Rand’s rationalism blinds her to the wisdom and experience embedded in common law, while at the same time making her over-estimate the degree to which “reason” can figure out the complexities involved in developing the laws necessary to maintain and free and prosperous social order.
Adherents of the Utopian Vision tend to regard their those who don’t share their vision as guilty of stupidity or dishonesty. We find a correlate of this view in the Objectivist view that everyone who disagrees with them is either guilty of an “error of knowledge” or “evasion.” In practice, Objectivist tend to believe that most people who differ with them are guilty of evasion and hence are worthy of moral condemnation. Although a reasonable person might have doubts at to whether a given individual is guilty of an error of knowledge or an evasion (after all, no individual can get inside another person's head), Objectivists seem to believe that they have special powers in this arena, and don't shrink from drawing conclusions about the inner psychology even of people they hardly know. As Peikoff explained:
[Errors of knowledge] are not nearly so common as some people wish to think, especially in the field of philosophy. In our century, there have been countless mass movements dedicated to inherently dishonest ideas — e.g., Nazism, Communism, non-objective art, non-Aristotelian logic, egalitarianism, nihilism, the pragmatist cult of compromise, the Shirley MacLaine types, who “channel” with ghosts and recount their previous lives; etc. In all such cases, the ideas are not merely false; in one form or another, they represent an explicit rebellion against reason and reality (and, therefore, against man and values).… The originators, leaders and intellectual spokesmen of all such movements are necessarily evaders on a major scale; they are not merely mistaken, but are crusading irrationalists [and therefore are evil]. [“Fact and Value”]
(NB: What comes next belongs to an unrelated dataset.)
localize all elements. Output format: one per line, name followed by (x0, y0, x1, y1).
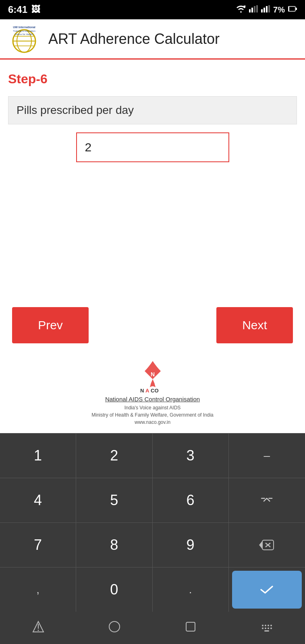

So, in conclusion, although Rand and her philosophy of Objectivism do not perfectly accord with the sort of Utopian Vision advocated by the political Left, the similarities are more striking and important than the differences. Rand accepts the view, common to utopian leftists, that human character is malleable and perfectible; she demands a rationale for everything in law and morality, even when this is either impractical or inappropriate; and she (and her orthodox followers) tends to demonize her opponents as evil. It is no exaggeration to suggest that Objectivism, in at least some respects, dangerously veers toward the Utopian Vision.